Margo’s past even plays a part in her approach to creativity, with Andy Warhol’s intentions, rather than his art, being an influence.
“I’m not passionate about Andy Warhol’s work, but I love the commercialism of his work. I love the fact that it was so simple, and so iconic, and so graphic, and it’s easy to spot,” she explains. “My dad’s a car mechanic and my mum’s a cleaner, so I’m very much into the idea of the factory. So when I work, I actually batch-produce my work. So I will do 10 paintings at a time.
“And that really means that my work is hugely affordable for that reason. So all of that sort of style comes from informed work and informed practice, and informed experience.”
With 50,000 followers on Instagram alone and more than 20,000 online sales, Margo’s work has become recognisable. Her name will, of course, be inextricably linked with Margate, but for a much deeper reason than her chosen Instagram handle.
“When I first came to Thanet, I loved that isolation, I loved seeing the vast dusty nothingness that was there,” she says. “That was before the Turner and the high-speed train. It was the initial brief I gave myself - I wanted to make a poster about how beautiful living in this part of the world is.
“I started making these little seascapes out of recycled envelopes. But I’ve always drawn people and always drawn women. I started seeing all of these beautiful women turn up that were working at the Turner. And there’s one girl who’s got a really sharp bob cut and she wears like polyester, yellow flairs from the 1970s, she’s tall, she’s really beautiful. I was just absorbing what was happening, which was Margate getting reinvented by really young, beautiful people who were coming down and just wearing vintage clothes and actually being really confident.”

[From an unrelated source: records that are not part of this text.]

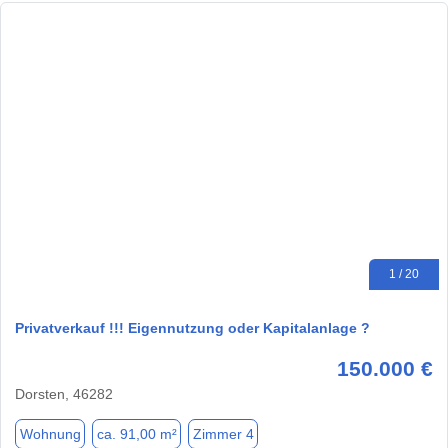
1 / 20
Privatverkauf !!! Eigennutzung oder Kapitalanlage ?
150.000 €
Dorsten, 46282
Wohnung
ca. 91,00 m²
Zimmer 4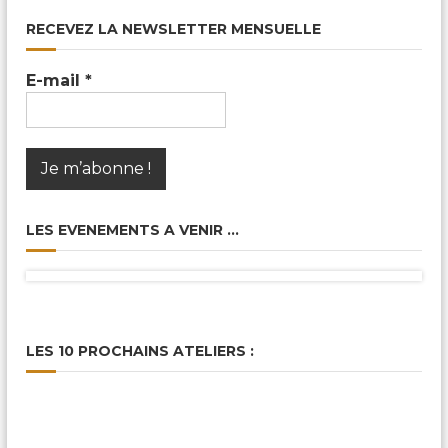
RECEVEZ LA NEWSLETTER MENSUELLE
E-mail
*
LES EVENEMENTS A VENIR …
LES 10 PROCHAINS ATELIERS :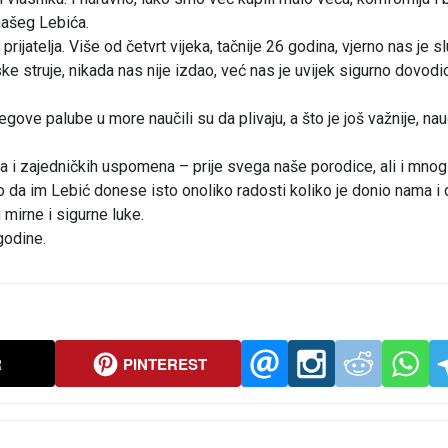
 našeg Lebića.
rijatelja. Više od četvrt vijeka, tačnije 26 godina, vjerno nas je sl
ke struje, nikada nas nije izdao, već nas je uvijek sigurno dovodi
gove palube u more naučili su da plivaju, a što je još važnije, nau
nja i zajedničkih uspomena – prije svega naše porodice, ali i mnog
o da im Lebić donese isto onoliko radosti koliko je donio nama i d
 mirne i sigurne luke.
 godine.
R
PINTEREST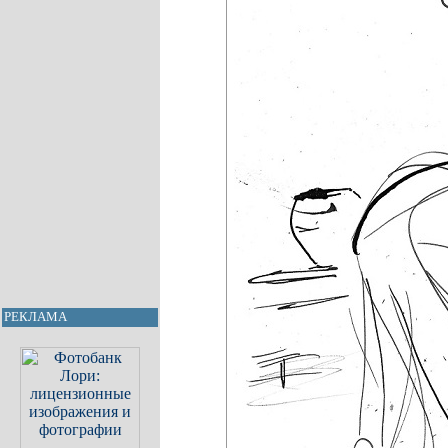
РЕКЛАМА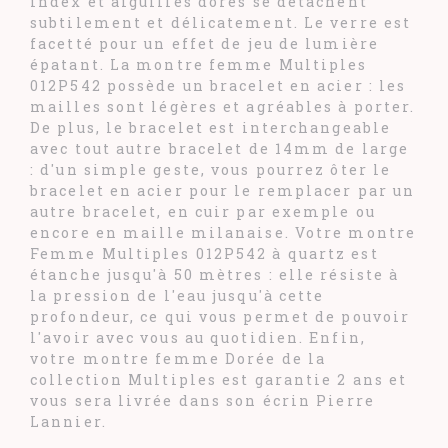
index et aiguilles dorés se détachent
subtilement et délicatement. Le verre est
facetté pour un effet de jeu de lumière
épatant. La montre femme Multiples
012P542 possède un bracelet en acier : les
mailles sont légères et agréables à porter.
De plus, le bracelet est interchangeable
avec tout autre bracelet de 14mm de large
: d'un simple geste, vous pourrez ôter le
bracelet en acier pour le remplacer par un
autre bracelet, en cuir par exemple ou
encore en maille milanaise. Votre montre
Femme Multiples 012P542 à quartz est
étanche jusqu'à 50 mètres : elle résiste à
la pression de l'eau jusqu'à cette
profondeur, ce qui vous permet de pouvoir
l'avoir avec vous au quotidien. Enfin,
votre montre femme Dorée de la
collection Multiples est garantie 2 ans et
vous sera livrée dans son écrin Pierre
Lannier.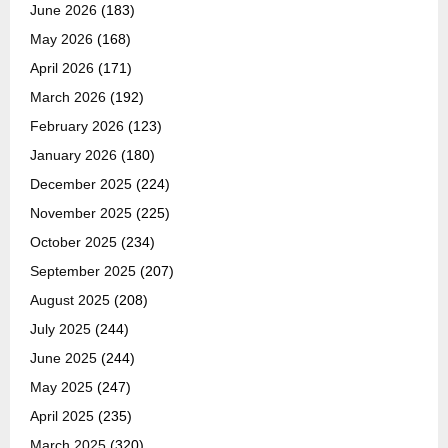
June 2026
(183)
May 2026
(168)
April 2026
(171)
March 2026
(192)
February 2026
(123)
January 2026
(180)
December 2025
(224)
November 2025
(225)
October 2025
(234)
September 2025
(207)
August 2025
(208)
July 2025
(244)
June 2025
(244)
May 2025
(247)
April 2025
(235)
March 2025
(320)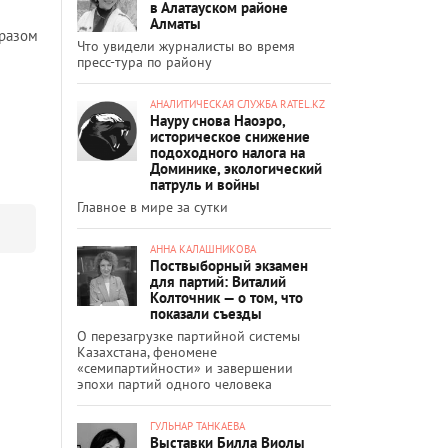
в Алатауском районе
Алматы
бразом
Что увидели журналисты во время
пресс-тура по району
АНАЛИТИЧЕСКАЯ СЛУЖБА RATEL.KZ
Науру снова Наоэро,
историческое снижение
подоходного налога на
Доминике, экологический
патруль и войны
Главное в мире за сутки
АННА КАЛАШНИКОВА
Поствыборный экзамен
для партий: Виталий
Колточник — о том, что
показали съезды
О перезагрузке партийной системы
Казахстана, феномене
«семипартийности» и завершении
эпохи партий одного человека
ГУЛЬНАР ТАНКАЕВА
Выставки Билла Виолы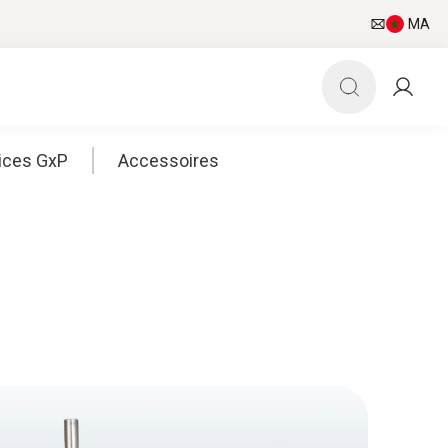
MA
ices GxP
Accessoires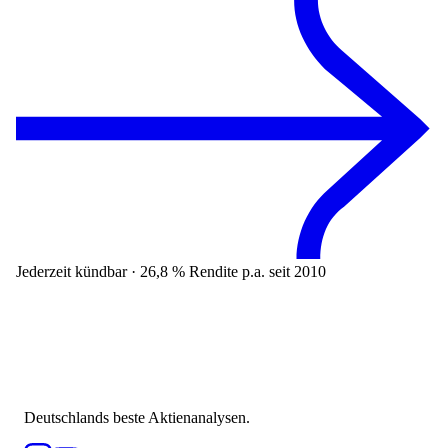
Jederzeit kündbar · 26,8 % Rendite p.a. seit 2010
Deutschlands beste Aktienanalysen.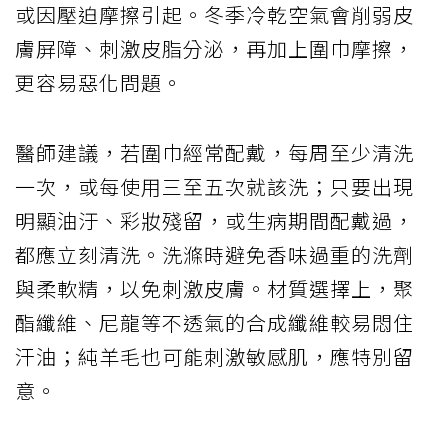
或因壓迫摩擦引起。冬季冷乾空氣會削弱皮
膚屏障、刺激皮脂分泌，再加上圍巾摩擦，
更容易惡化問題。
醫師建議，若圍巾經常配戴，每周至少清洗
一次，或每使用三至五次就該洗；只要出現
明顯油汙、彩妝殘留，或生病期間配戴過，
都應立刻清洗。洗滌時避免香味過重的洗劑
與柔軟精，以免刺激皮膚。材質選擇上，聚
酯纖維、尼龍等不透氣的合成纖維較易悶住
汗油；純羊毛也可能刺激敏感肌，應特別留
意。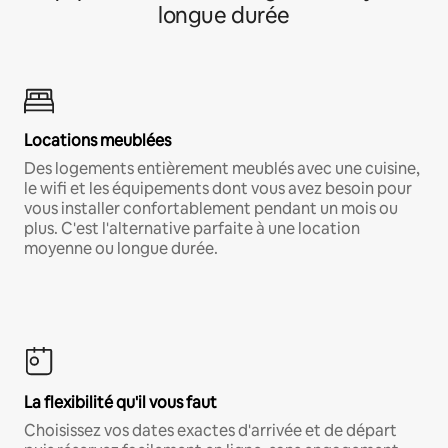
longue durée
Locations meublées
Des logements entièrement meublés avec une cuisine,
le wifi et les équipements dont vous avez besoin pour
vous installer confortablement pendant un mois ou
plus. C'est l'alternative parfaite à une location
moyenne ou longue durée.
La flexibilité qu'il vous faut
Choisissez vos dates exactes d'arrivée et de départ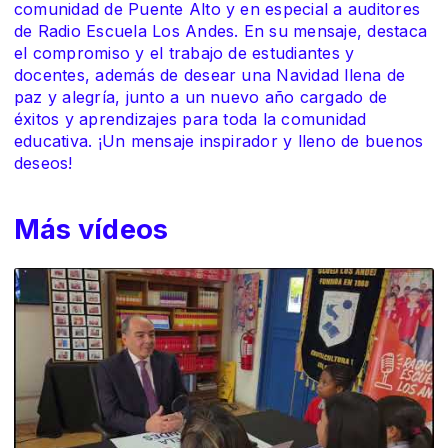
comunidad de Puente Alto y en especial a auditores
de Radio Escuela Los Andes. En su mensaje, destaca
el compromiso y el trabajo de estudiantes y
docentes, además de desear una Navidad llena de
paz y alegría, junto a un nuevo año cargado de
éxitos y aprendizajes para toda la comunidad
educativa. ¡Un mensaje inspirador y lleno de buenos
deseos!
Más vídeos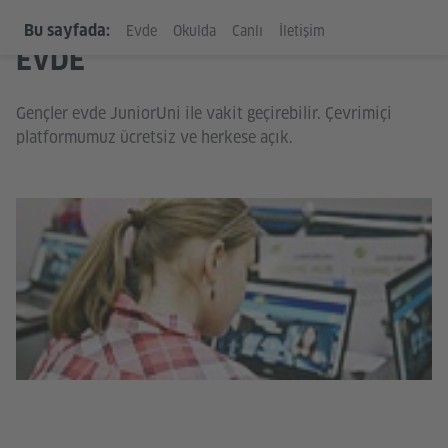
Bu sayfada:
Evde
Okulda
Canlı
İletişim
EVDE
Gençler evde JuniorUni ile vakit geçirebilir. Çevrimiçi
platformumuz ücretsiz ve herkese açık.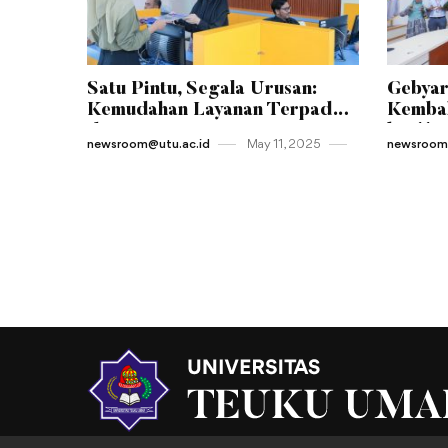
Satu Pintu, Segala Urusan:
Gebyar
Kemudahan Layanan Terpadu
Kembal
di Jantung Kampus UTU
ke-11 
newsroom@utu.ac.id
May 11 , 2025
newsroom@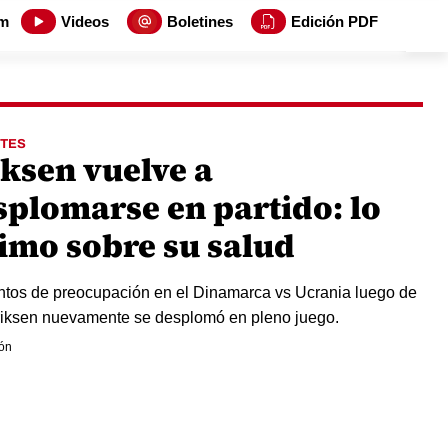
m
Videos
Boletines
Edición PDF
TES
iksen vuelve a
splomarse en partido: lo
timo sobre su salud
os de preocupación en el Dinamarca vs Ucrania luego de
iksen nuevamente se desplomó en pleno juego.
ón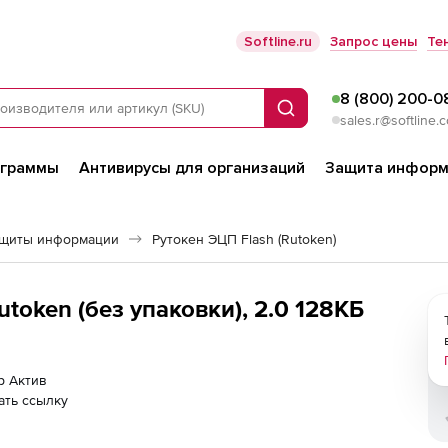
Softline.ru
Запрос цены
Те
8 (800) 200-0
Поиск
sales.r@softline.
ограммы
Антивирусы для организаций
Защита информ
ащиты информации
Рутокен ЭЦП Flash (Rutoken)
utoken (без упаковки), 2.0 128КБ
р Актив
ать ссылку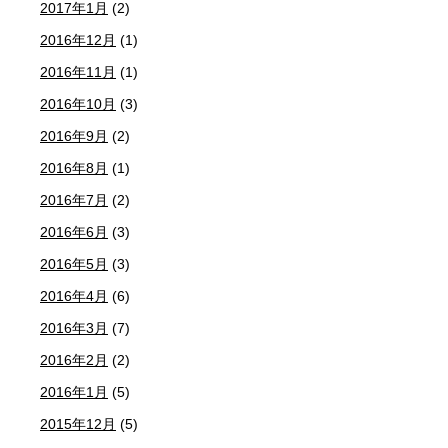
2017年1月
(2)
2016年12月
(1)
2016年11月
(1)
2016年10月
(3)
2016年9月
(2)
2016年8月
(1)
2016年7月
(2)
2016年6月
(3)
2016年5月
(3)
2016年4月
(6)
2016年3月
(7)
2016年2月
(2)
2016年1月
(5)
2015年12月
(5)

While the upwardly mobile reputation (and house prices) hadn’t quite kicked in yet, a movement was certainly happening.
“I remember somebody talking to me and one of my pop-ups and asking ‘How did you know Margate was going to be cool?’. I don’t think people f*cking moved to Margate because it was cool. It became cool because of who moved to Margate.
“I think it’s useful and it always will be useful because it’s that kind of place that’s a blank canvas.”
The people who were heading to the coast brought a new energy to the Thanet towns that Margo wanted to capture on canvas, as well as her own joy at realising her artistic dreams.
“I love colour,” she says. “And I think colour plays a massive part in how I feel joy. One of the things people say is ‘I love your work because it’s really joyful’. And that’s because, like, the person who’s painted it is living life, you know - I actually feel like I’ve gone to heaven. To be able to say that you work as an artist every day, I love it. And I think that that sort of happiness is all about colour for me.”
The phrase ‘living the dream’ doesn’t always do true justice to the blood, sweat and many, many tears that it takes to achieve it. In fact, sometimes it takes a ballsy move to America, a waitressing job in Manhattan and leaving your unaffordable home in Walthamstow to start again by the sea before you can even get a smidgen of dream realisation. But every step plays its part.
“It did, it did plant a seed in my head of ‘F*ck it, I’m gonna go for it, I’m really gonna work hard and I’m gonna believe in myself, I’m gonna do every fucking cliche under the sun’. And I am going to persist and I’m not going to be affected by external sources, I’m going to drive my own ambition.”
That’s what it means.
“I love it so much, it’s my whole life.”